Saturday, 13 February 2021 00:00 -     - {{hitsCtrl.values.hits}}

Each day hope grows that Sri Lankans are getting closer to public vaccinations. However, despite numerous political statements of vaccines being available as soon as next month, the process for getting the vaccines remain opaque. So far the Government has said efforts will be made to immunise people over 30 and 60 at the same time but much of the logistics remain unclear. 

Will Sri Lanka follow electoral lists or will people have to register on the latest Government website? How will older and vulnerable communities be ensured access? Many segments including exporters and journalists have been assured priority status but how would that be practically implemented? Policy makers may only have a few weeks to get these systems organised and conveyed clearly to the public to ensure that vaccines are administered in as fair and transparent a way as possible.   

WHO in December issued a handbook that calls on policymakers to take steps to address reservations harboured by populations. These include factors such as the convenience of location and time, associated costs, and the quality of the experience of being vaccinated.

Making vaccines easily accessible in safe, familiar and convenient locations, such as “drop-in” clinics that are near where people often go, can also encourage uptake, the report said. It added that governments should have targeted, credible and clear communication from trusted sources demonstrating that getting vaccinated is important, beneficial, easy, quick and affordable.

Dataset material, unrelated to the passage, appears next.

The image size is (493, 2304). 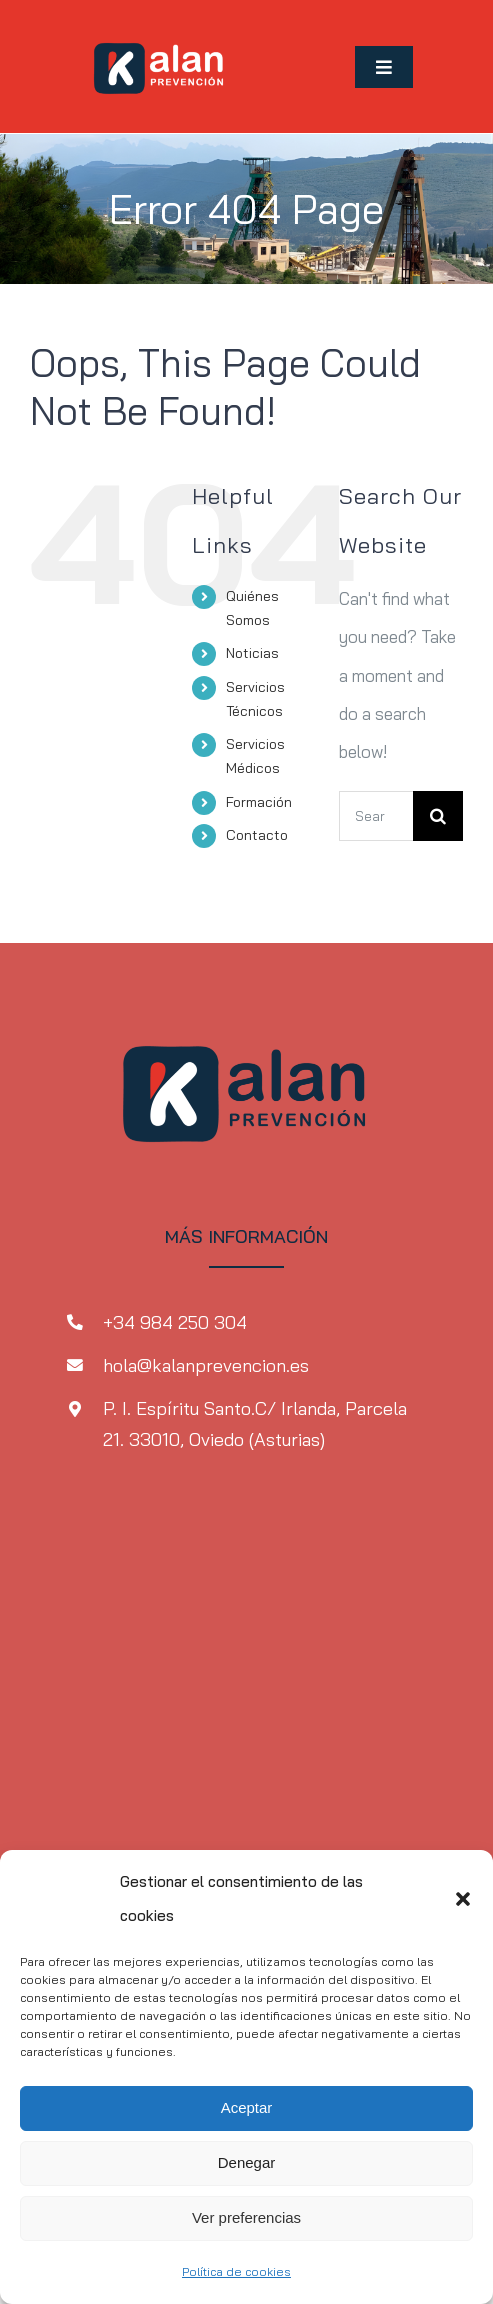 I want to click on Política de cookies, so click(x=236, y=2271).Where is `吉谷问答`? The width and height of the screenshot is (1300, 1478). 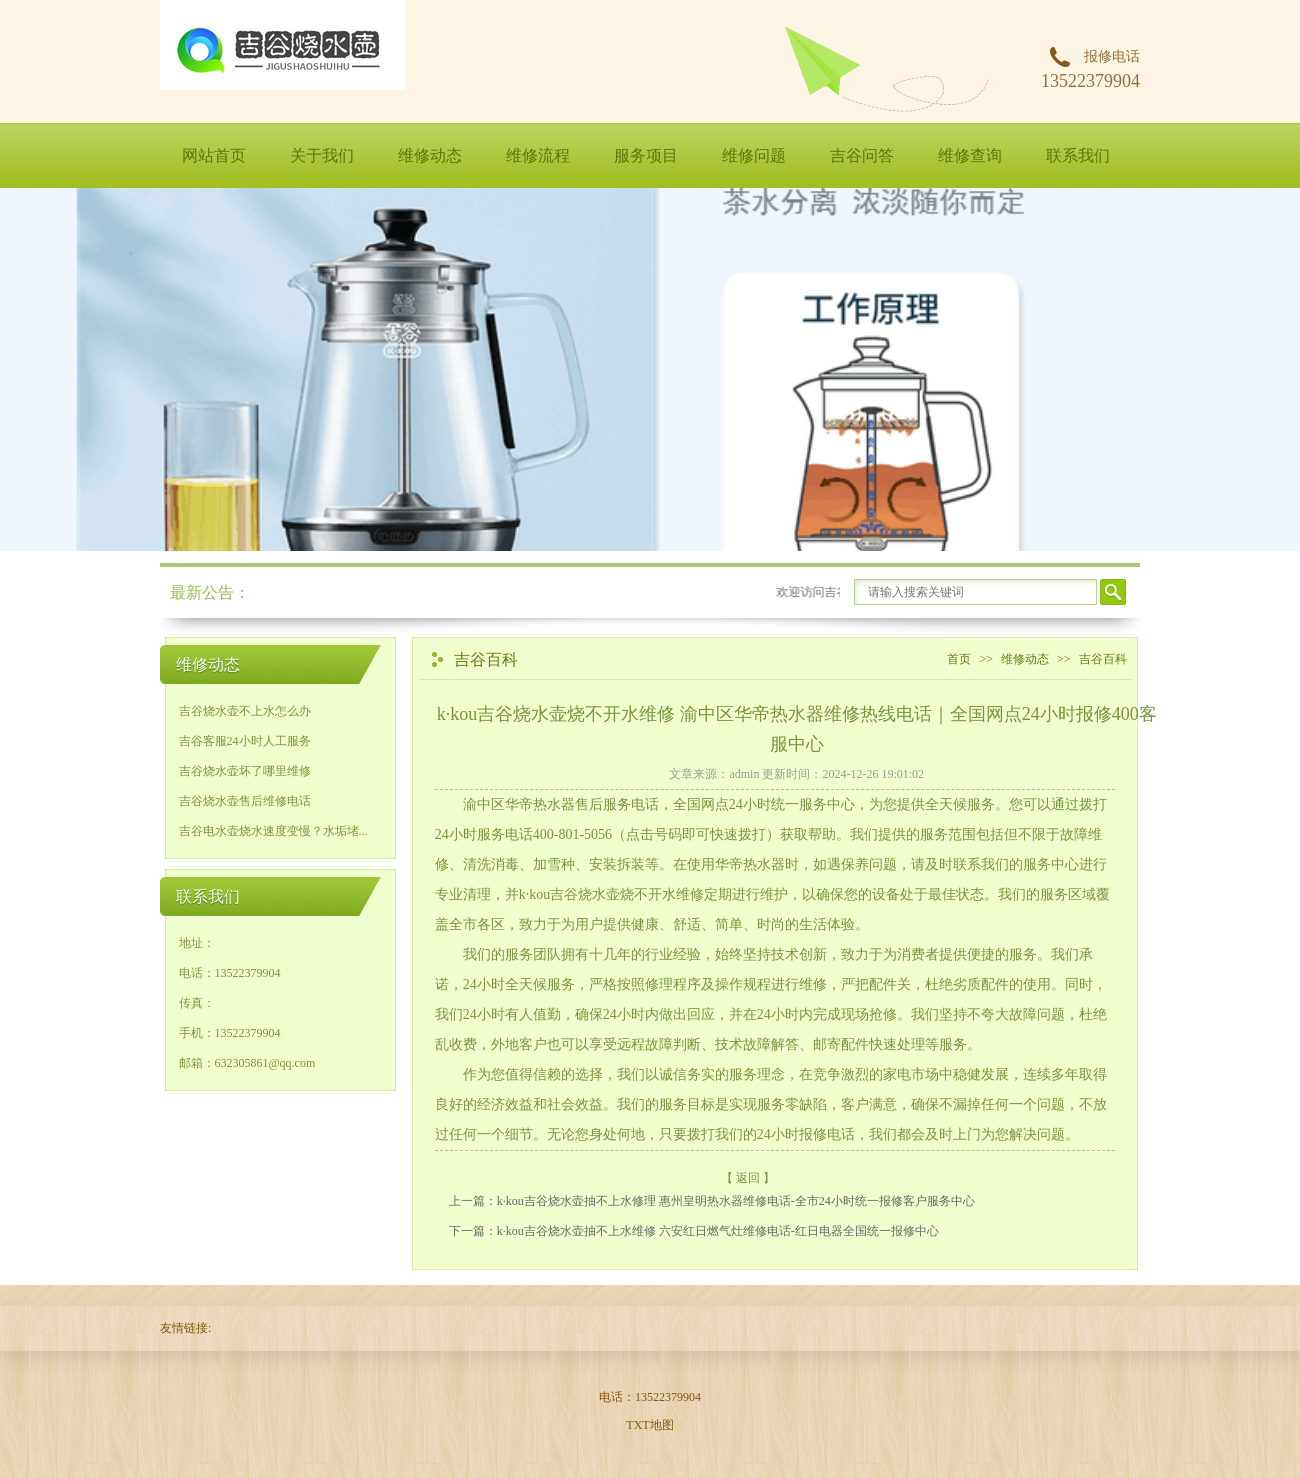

Health systems must also be prepared to reduce barriers to supply, service delivery and quality of services, in addition to ensuring that health care and community workers are well trained and well supported.

The State Pharmaceutical Corporation (SPC) has already placed a bulk order with India and China has indicated it is ready to provide an initial supply. This means that vaccine access will have to evolve in parallel to other regulatory requirements such as potential approval for the Chinese and Russian vaccines and attention to impacts of new variants. With news of the UK virus variant being found in Sri Lanka, stronger attention will also have to be paid to efficacy rates, even though initial global studies have indicated that Oxford AstraZeneca is responsive to it. 

This pandemic has been accompanied by an overabundance of information and misinformation, an ‘infodemic’ on a global scale. People are inevitably exposed to misinformation, rumours and false conspiracy theories, which may erode their confidence in vaccination. Vaccine acceptance and uptake may also be undermined by COVID-19 vaccines being not fully effective, meaning that people will have to continue to engage in preventive behaviour (e.g. mask wearing and physical distancing) even if and after they have been vaccinated.

It will be important to manage expectations and ensure that those who have been vaccinated do not stop adhering to protective behaviours and expose themselves and others to risk. It is important to build trust in COVID-19 vaccines before people form an opinion against them.

This should involve using trusted messengers to help navigate the COVID-19 information landscape and building confidence in the vaccine development process through transparency and managing expectations.

Communicating consistently, transparently, empathetically and proactively about uncertainty, risks and vaccine availability will contribute to building trust and this should also get the attention of policymakers. A clear path to getting in line is a good place to start.